Eu suspirei, pensando no que ele havia dito. Era a mais pura verdade, pois desde a escola não tínhamos uma relação amigável que envolvesse preocupações e justificativas. Eu implicava com ele, ele não gostava e era isso. Sem mais nada envolvido.

Mas caramba eu tinha 21 anos agora, em alguma coisa eu havia evoluído desde o ensino médio. Qual o problema em querer ficar amigo com uma pessoa que eu nunca me dei bem? Eu e Rod agora éramos adultos e vizinhos, e recentemente eu havia descoberto também que ele podia ser uma boa companhia quando não estava tocando aquele piano insuportável. E verdade seja dita, por algum motivo completamente insano e injustificável eu queria ficar amigo dele, e eu sabia que ele também queria não fosse esse bloqueio pós-bullying no ensino médio e cara, eu sabia que a culpa era totalmente minha sim mas era algum crime eu querer concertar as coisas?

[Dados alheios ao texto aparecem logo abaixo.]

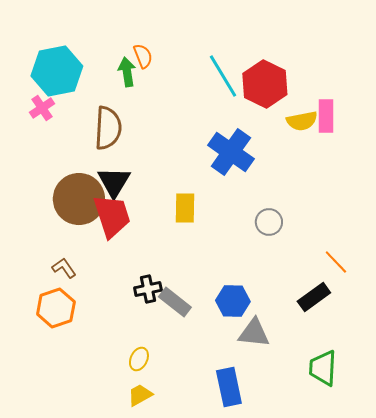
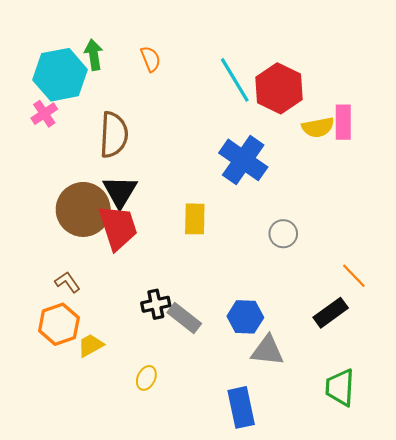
green arrow: (127, 72) -> (94, 55), moved
yellow trapezoid: (140, 395) -> (91, 345), moved

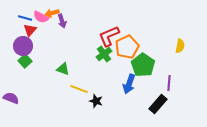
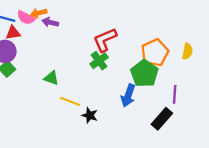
purple arrow: (62, 21) -> (50, 22), turned 120
red triangle: (30, 30) -> (13, 33), turned 40
orange pentagon: (127, 47) -> (155, 53), moved

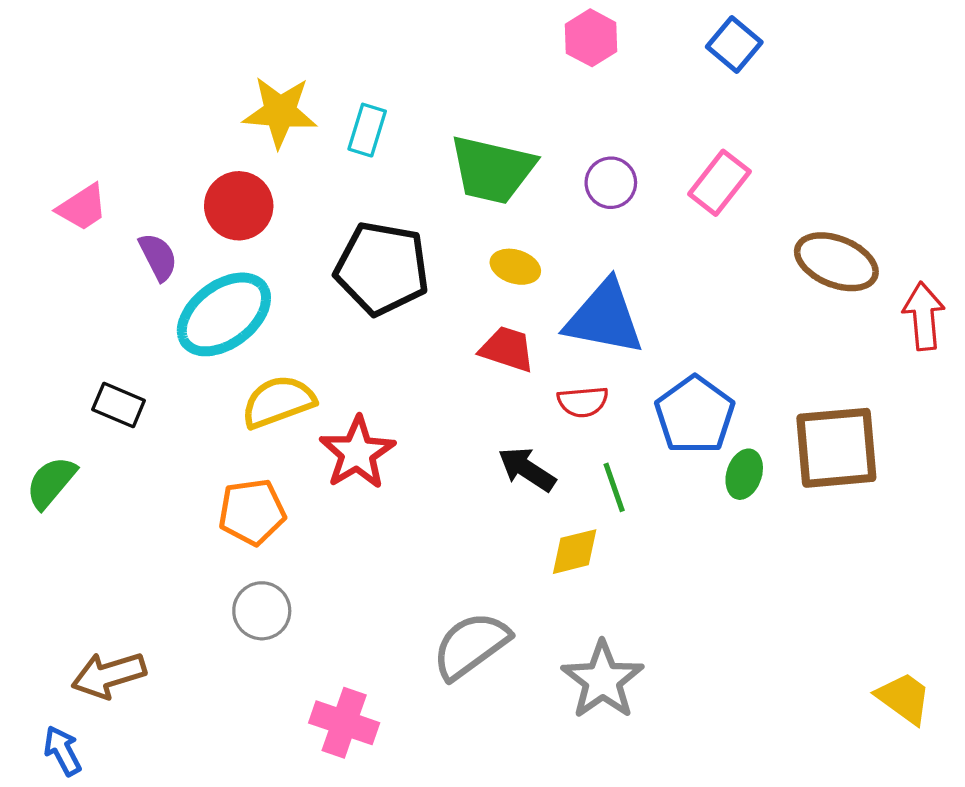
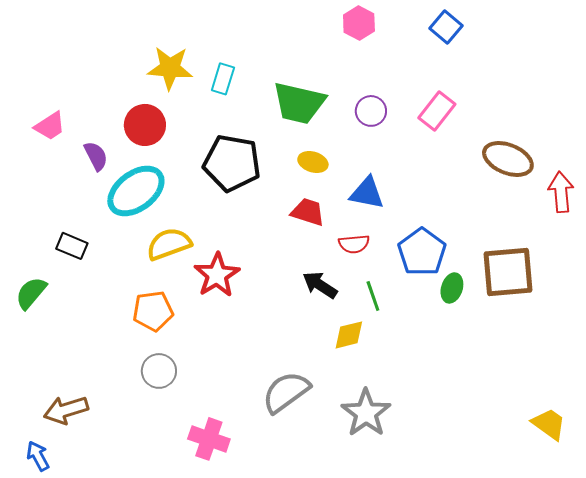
blue triangle: (604, 318) -> (367, 193), size x0.7

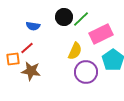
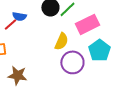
red line: (27, 48) -> (10, 24), moved
brown star: (31, 71) -> (17, 75), moved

Suspirei e perguntei, ainda sem sair da minha posição de derrota jogada no chão.

- Tudo bem, então o que você quer saber de mim?

- Eu... Ahn... O quê? - eu vi novamente o ar incrédulo no seu rosto e soltei uma risada, achando graça e até bonitinha a sua expressão.

Bonitinha?

- Kesesese, foi você mesmo que disse, jovem mestre. Não somos amigos e não sabemos nada um do outro, pois bem, me diga o que quer saber de mim e depois é a sua vez.

O olhar de pura incredulidade ainda não deixara o seu rosto, eu estava começando e me deleitar com suas expressões mas ele finalmente relaxou, abaixando os ombros antes de voltar a falar:

- P-por que eu nunca soube que você sabia tocar piano? - apesar do leve ar inseguro ele parecia estar prendendo aquela pergunta já fazia algum tempo. Dei um sorriso de lado, já devia saber que seria algo assim.

- Não era algo que eu saía espalhando por aí, bem, principalmente para você.

A expressão dos olhos violetas dele se fecharam mais uma vez.

- Mas é claro - ele disse com um tanto um tanto duro - Afinal, não somos amigos, não é?

Eu cocei a cabeça começando a me desesperar em perder um diálogo tão bom como estávamos tendo, então me apressei em salvá-lo.

- Porque olha... É complicado. Você... Você é completamente apaixonado por essa coisa e eu não.

- Essa coisa? - ele perguntou ainda duro, mas com um tom curioso.

Tomei um gole da minha lata de cerveja, buscando a coragem para começar.

- Quando eu era pequeno, eu e meus pais descobrimos o talento que eu tinha. Eu tenho os ouvidos sensíveis, entende? Eu conseguia de brincadeira tocar qualquer coisa que ouvisse no piano do meu avô, claro que não de forma correta mas mesmo de forma bagunçada eu conseguia tocar a música. Meus pais ao perceberem isso me colocaram logo nas aulas de piano, mesmo que meu avô tenha protestado. E as aulas eram terríveis! A professora era bruxa horrenda e brigava comigo e me batia e arg! Eu era uma criança, falou? Larguei as aulas e perdi completamente o interesse em aprender, apesar de nunca ter perdido a habilidade. Os meus pais bem que tentaram insistir no meu interesse, nos mudando de Berlim pra Viena para os ares me inspirarem a voltar. Como se fosse fazer muita diferença. Eles tentaram até o fim do meu ensino médio me convencer a voltar para a música clássica, porque sabiam que se eu tentasse - se eu somente tentasse e me comprometesse a estudar - eu conseguiria entrar para o Conservatório. Por isso o meu avô me deu um carro e me aconselhou a fugir para tomar um ar. E bem, eu voltei... E também não voltei pra música.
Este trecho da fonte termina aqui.